Трансформация этих архаических представлений о таинственной, сверхъестественной силе в древности не была завершена. Ее чисто эмпирическое восприятие позже сменилось этико-спекулятивной идеей религиозного абсолюта - единой сокровенной основы движения мира. Связи с древним магико-онтологическим мышлением еще долго оставались различимыми и в некоторых философских построениях индуизма, как, впрочем, и буддизма и джайнизма; в них философия сращивается с мифологией (непредставимое для западной мысли сочетание) по принципу дополнительности. Уделом же человека стало познание этой силы.

Словом, если задаваться целью сконструировать некую идеальную модель человека в индуизме, то нужно было бы показать всю его изначально заданную микрокосмическую безбрежность в гармоничном единстве космологических, физиологических и нравственных категорий, причем каждая из них отражалась бы и в человеческом организме, и в качествах личности, и в поведенческих стереотипах, и в других его проявлениях, - в общем, была бы именно "мелодической линией", вплетенной в космическую "симфонию жизни". Бесспорно, все эти темы - общечеловеческие, но законы их композиции, сочетания в образе человека в древней Индии имели свой местный колорит. Да и границы личности (физические, психические, интеллектуальные) в привычном нам виде там попросту игнорировались. Индийский буддизм вообще отрицал понятие личности. Она действительно не имеет ничего общего с европейским понятием индивид - "неделимый", но в рамках древнеиндийской культуры символизирует возможность полной реализации человеческих потенций. Сконструированная таким образом модель была бы не просто синтезом мифологических традиций, древних интуиций, философских прозрений и анатомических наблюдений, но содержала бы и наслоения разнородных, в том числе и стадиально разных, форм общественного сознания.

Космоцентристские установки индуизма предполагают переживание мира как высшей гармонии и, понятно, как таинства, неподвластного человеку, а также как эталона для социального порядка. Вот почему общество в индуизме никогда не рассматривалось само по себе как явление самостоятельное, независимое от законов природы. Более того, многомерная общественная структура выстраивалась по природному образцу: в едином биосоциальном организме все было взаимообусловлено и пронизано тем же стремлением к трансцендентной гармонии, что и вся древнеиндийская культура.

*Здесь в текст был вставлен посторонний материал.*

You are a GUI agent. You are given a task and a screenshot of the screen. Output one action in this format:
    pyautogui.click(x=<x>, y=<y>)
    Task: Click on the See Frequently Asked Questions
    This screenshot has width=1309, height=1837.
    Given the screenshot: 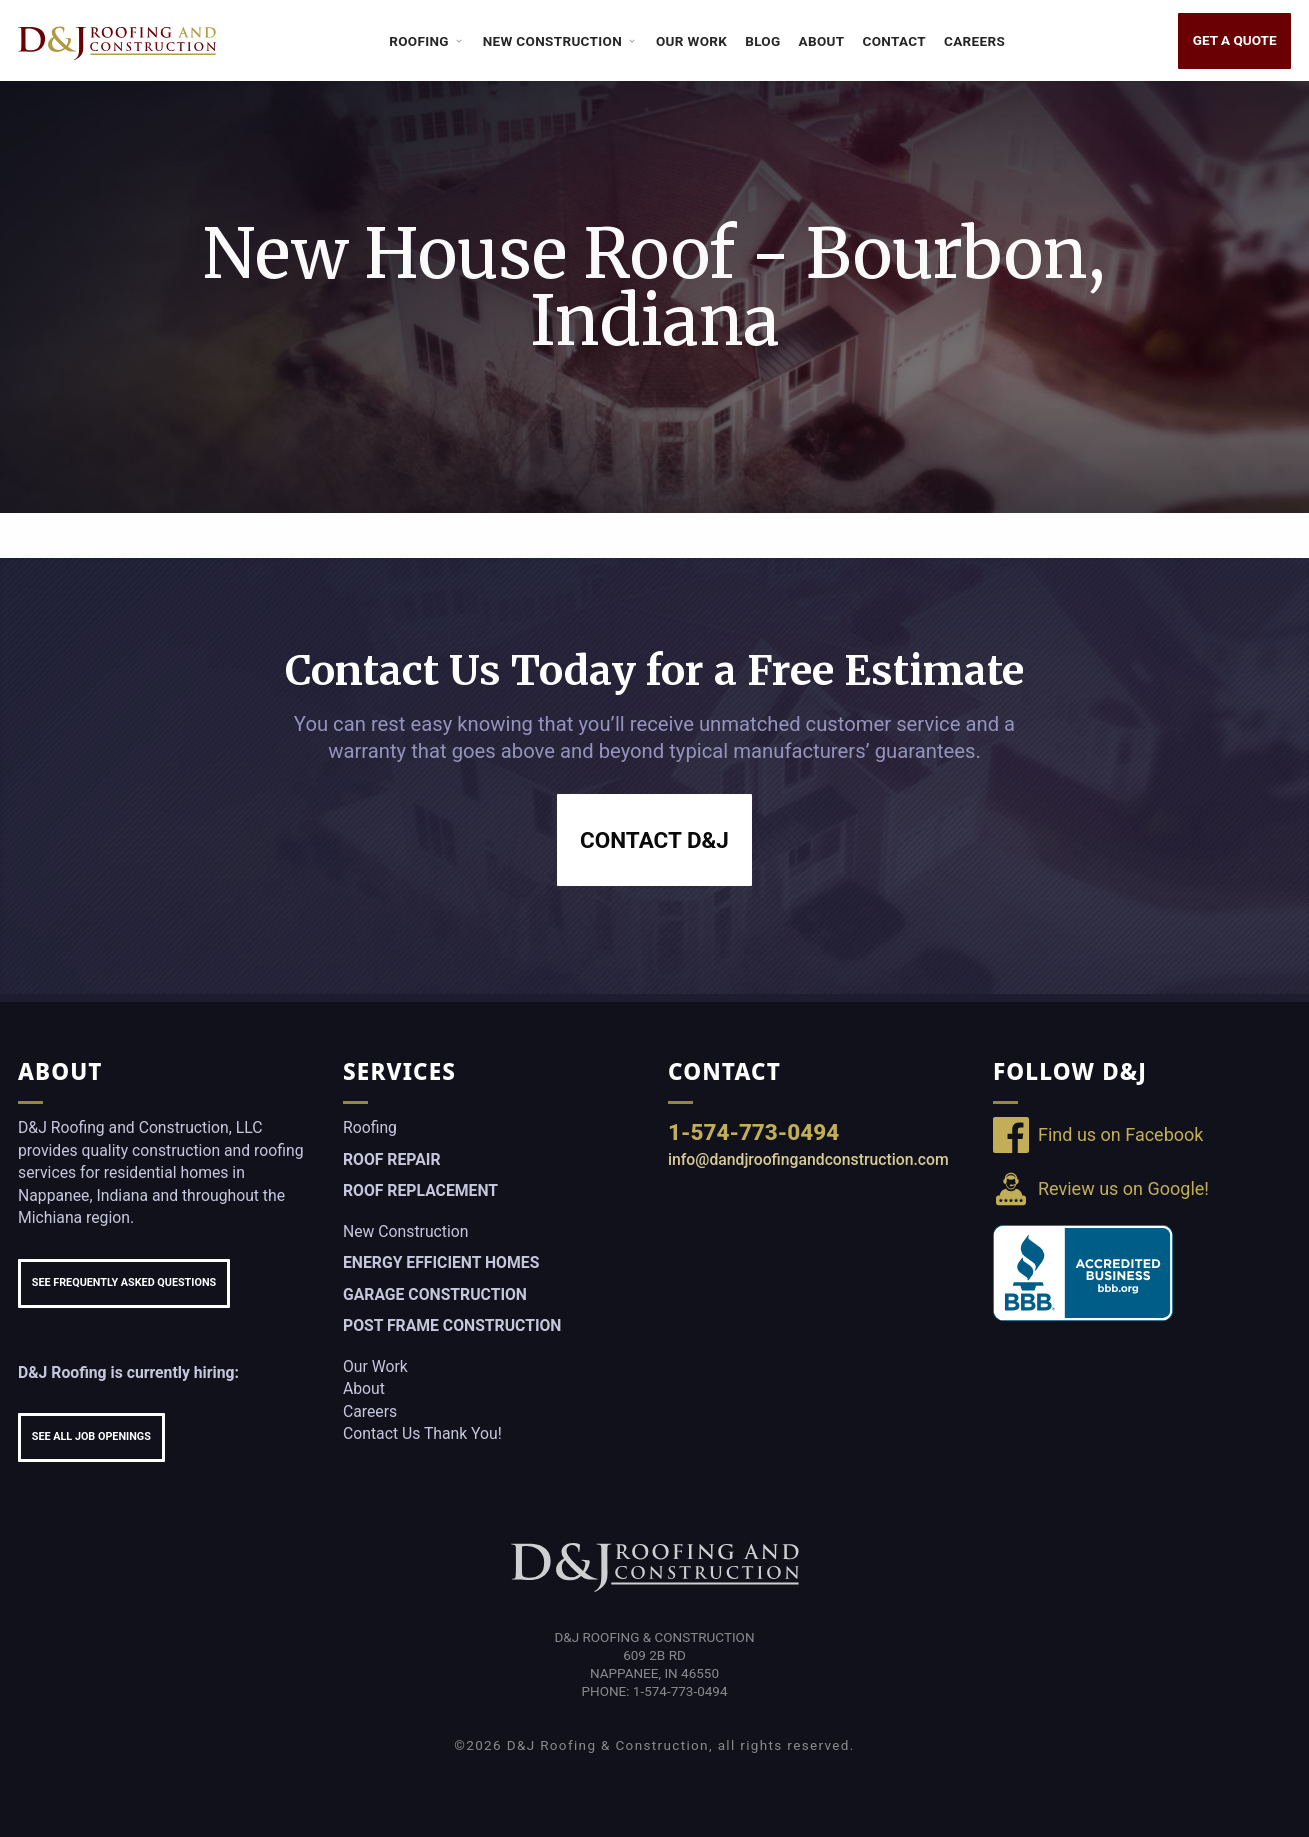 What is the action you would take?
    pyautogui.click(x=124, y=1282)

Исходные позиции и здесь были противоположны нашим привычным взглядам. Если в евро-американской культуре человек видится как индивидуальность, изначально первичная по отношению к любой коллективности, а все общество в целом воспринимается или как совокупность индивидов, или как совокупный индивид, то для древней Индии была характерна иная ситуация. Там общественное целое онтологически предшествовало любому отдельно взятому человеку. Индуистские ценности с самого начала были органически связаны с коллективной идентичностью, с презумпцией надиндивидуального блага. Более того, члены общества воспринимались как обладатели различных и неравных качеств человечности в противоположность другим существам. Подобные взгляды на общество также можно расценивать как проекцию древнейшей и в основе своей сакральной основы мироздания.